There’s an ambience of calm luxury, but some of the finer details don’t stand up to so much scrutiny. For example, the screens are large, clear and responsive, but look like something of an afterthought plonked on the dashboard. The plastics surrounding the centre console have a decidedly 90s vibe, while the gear selector feels a bit cheap and the dash buttons look like they’re borrowed from an old tape recorder.
The passenger seat is oddly positioned, too, with the low dashboard and high position making you feel like you’re perched above the car rather than within it. On a winding road it can feel a bit like a rollercoaster.
What’s the spec like?
There are three versions to choose from, kicking off with Premium from £47,005. Equipment includes dual front LED headlights, 19-inch alloy wheels, leather steering wheel, smart cruise control, air conditioning and a head-up display.
Step up to Sport, from £53,605, and you get 20-inch alloy wheels, a few styling tweaks and the twin-motor set-up.
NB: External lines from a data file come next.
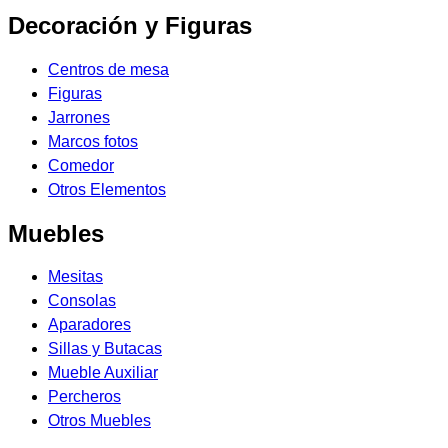
Decoración y Figuras
Centros de mesa
Figuras
Jarrones
Marcos fotos
Comedor
Otros Elementos
Muebles
Mesitas
Consolas
Aparadores
Sillas y Butacas
Mueble Auxiliar
Percheros
Otros Muebles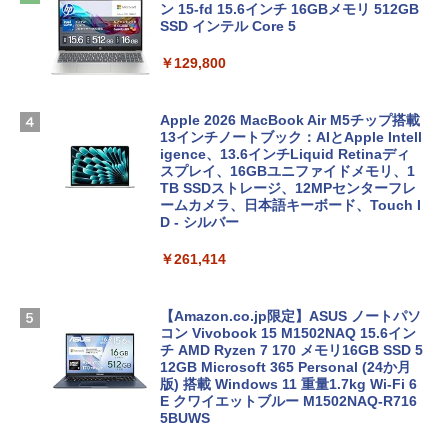
ン 15-fd 15.6インチ 16GBメモリ 512GB
SSD インテル Core 5
￥129,800
Apple 2026 MacBook Air M5チップ搭載
13インチノートブック：AIとApple Intell
igence、13.6インチLiquid Retinaディ
スプレイ、16GBユニファイドメモリ、1
TB SSDストレージ、12MPセンターフレ
ームカメラ、日本語キーボード、Touch I
D - シルバー
￥261,414
【Amazon.co.jp限定】ASUS ノートパソ
コン Vivobook 15 M1502NAQ 15.6イン
チ AMD Ryzen 7 170 メモリ16GB SSD 5
12GB Microsoft 365 Personal (24か月
版) 搭載 Windows 11 重量1.7kg Wi-Fi 6
E クワイエットブルー M1502NAQ-R716
5BUWS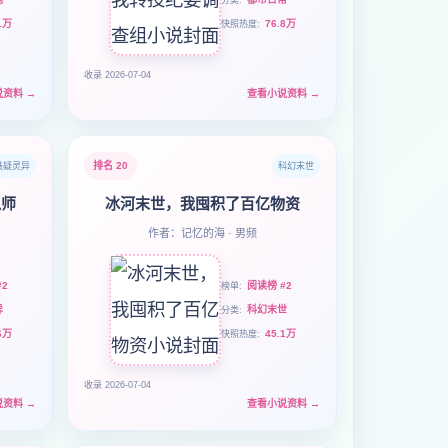
分类
1万
76.8万
快照热度
收录 2026-07-04
说资料
→
查看小说资料
→
排名 20
悬疑灵异
科幻末世
鬼师
冰河末世，我囤积了百亿物资
作者：记忆的海 · 男频
2
阅读榜 #2
榜单
异
科幻末世
分类
6万
45.1万
快照热度
收录 2026-07-04
说资料
→
查看小说资料
→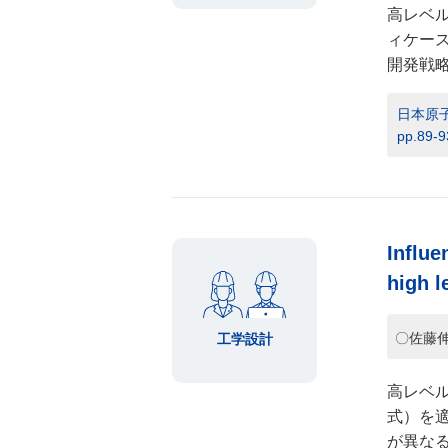
高レベ
ィケー
開発戦略に
日本原子
pp.89-9
Influe
high l
〇佐藤
工学設計
高レベ
式）を
が異な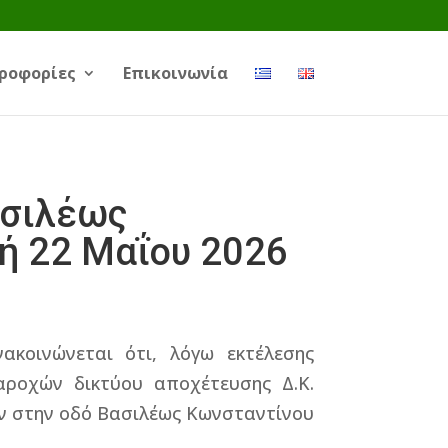
ροφορίες
Επικοινωνία
ασιλέως
ή 22 Μαΐου 2026
ακοινώνεται ότι, λόγω εκτέλεσης
ροχών δικτύου αποχέτευσης Δ.Κ.
ν στην οδό Βασιλέως Κωνσταντίνου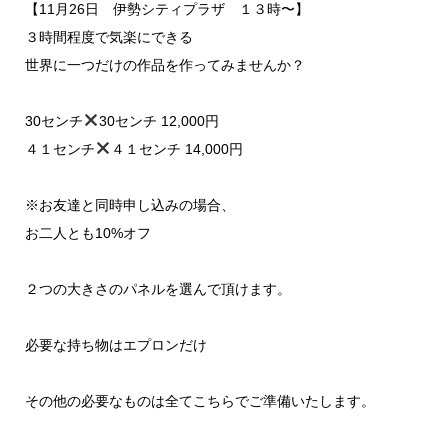
【11月26日 伊勢シティプラザ １３時〜】
３時間程度で気楽にできる
世界に一つだけの作品を作ってみませんか？
30センチ
30センチ 12,000円
４１センチ
４１センチ 14,000円
※お友達と同時申し込みの場合、
お二人とも10%オフ
２つの大きさのパネルを選んで頂けます。
必要な持ち物はエプロンだけ
その他の必要なものは全てこちらでご準備いたします。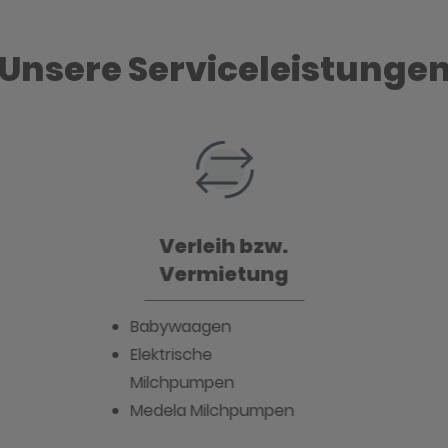
Unsere Serviceleistunge
Verleih bzw.
Vermietung
Babywaagen
Elektrische
Milchpumpen
Medela Milchpumpen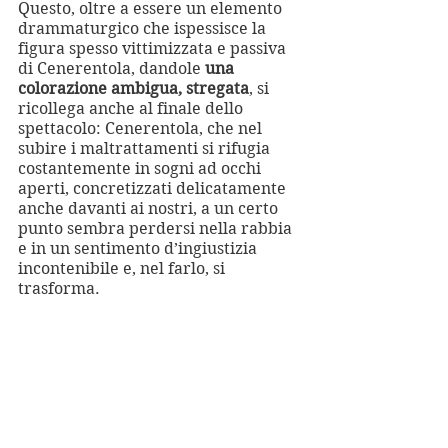
Questo, oltre a essere un elemento 
drammaturgico che ispessisce la 
figura spesso vittimizzata e passiva 
di Cenerentola, dandole 
una 
colorazione ambigua, stregata
, si 
ricollega anche al finale dello 
spettacolo: Cenerentola, che nel 
subire i maltrattamenti si rifugia 
costantemente in sogni ad occhi 
aperti, concretizzati delicatamente 
anche davanti ai nostri, a un certo 
punto sembra perdersi nella rabbia 
e in un sentimento d’ingiustizia 
incontenibile e, nel farlo, si 
trasforma. 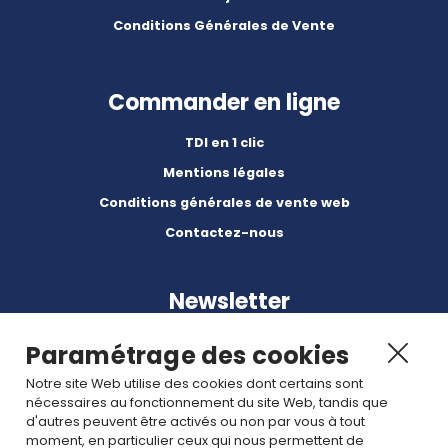
Conditions Générales de Vente
Commander en ligne
TDI en 1 clic
Mentions légales
Conditions générales de vente web
Contactez-nous
Newsletter
Paramétrage des cookies
Notre site Web utilise des cookies dont certains sont
nécessaires au fonctionnement du site Web, tandis que
d'autres peuvent être activés ou non par vous à tout
Abonnez-vous à nos dernières nouvelles et articles.
moment, en particulier ceux qui nous permettent de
The top-spec Sport Plus model starts at £65,405 and brings even more performance along with 21-inch alloy wheels.
Personalisation includes a decent selection of paint jobs, new colours for the brake callipers, and various shades for the upholstery. Equipment upgrades include a Bang & Olufsen stereo (£990), sunroof (£1,120) and extensive driver assistance technology.
The Genesis GV60 is an excellent electric vehicle. If you’re worried that EVs will be the death of cars with character, the Kia EV6/Hyundai Ioniq 5/Genesis GV60 triplets are a wonderful reassurance that this is not the case.
Despite a few gripes with the cabin it still feels like it could hold its own in the premium market, even if a few retro aspects hold it back from full marks. But its overall ambience of calm and quality shines through, and with the comfortable driving experience and long range it makes a compelling case for itself.